El TSJPV se basa en su anterior sentencia de 30 de diciembre de 2014 (recurso nº 688/2013) para concluir que el requerimiento de obtención de información, en sí mismo, es un acto de comunicación aislado y autónomo cuya perfección se agota con su emisión y de manera instantánea. Sobre dicho requerimiento no cabe dictar resolución alguna, así como tampoco sobre la eficacia formal y material obtenida instrumentalmente por medio del mismo, por lo que no cabe someter a límites temporales máximos (caducidad) la conclusión de su puesta en práctica.
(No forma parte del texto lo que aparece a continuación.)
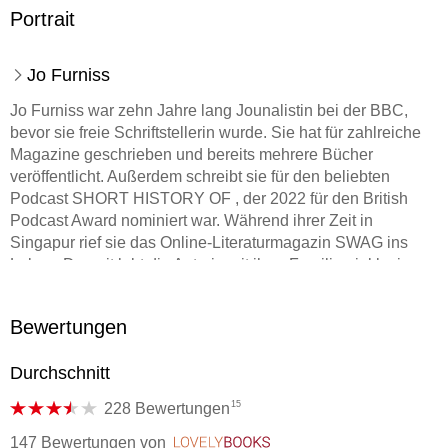
Portrait
Jo Furniss
Jo Furniss war zehn Jahre lang Jounalistin bei der BBC,
bevor sie freie Schriftstellerin wurde. Sie hat für zahlreiche
Magazine geschrieben und bereits mehrere Bücher
veröffentlicht. Außerdem schreibt sie für den beliebten
Podcast SHORT HISTORY OF , der 2022 für den British
Podcast Award nominiert war. Während ihrer Zeit in
Singapur rief sie das Online-Literaturmagazin SWAG ins
Leben. Derzeit lebt die Autorin mit ihrer Familie - inklusive
Pudel - an der Südküste Englands.
Bewertungen
Sabine Schilasky lebt und arbeitet in Hamburg. Sie hat u. a.
M. C. Beaton, Alex Kava, Kwei Quartey, M. W. Craven, N.
Durchschnitt
Richards/M. Costello, Clare Mackintosh und Owen Mullen
übersetzt.
15
228 Bewertungen
147 Bewertungen
von
LovelyBooks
En otras palabras, los preceptos que establecen la duración máxima de los procedimientos tributarios (artículo 102 NFGT) no resultan aplicables a los requerimientos de obtención de información previstos en los artículos 92 y 93 NFGT efectuados por los órganos de inspección.

Según el tribunal, el hecho de que determinados procedimientos de aplicación de los tributos tengan unos plazos máximos de desarrollo no implica que no existan otras facultades de los órganos de inspección que interrumpan la prescripción, como estos requerimientos de obtención de información, a salvo de que se traten de solicitudes sin trascendencia y meramente dilatorias (diligencias argucia). Esta trascendencia tributaria se define (sentencias del Tribunal Supremo de 3 de noviembre de 2011 -recurso de casación nº 2117/2009- o 14 de marzo de 2007 -recurso de casación nº 1320/2002) como la cualidad de dichos requerimientos que pueda ser útil a la Administración; y esta utilidad puede ser tanto directa (la información solicitada se refiere a hechos imponibles, actos, etc. a los que la ley anuda el gravamen), como indirecta (la información se refiere a datos colaterales, que pueden servir de indicio a la Administración para realizar posteriormente sus funciones inspectoras).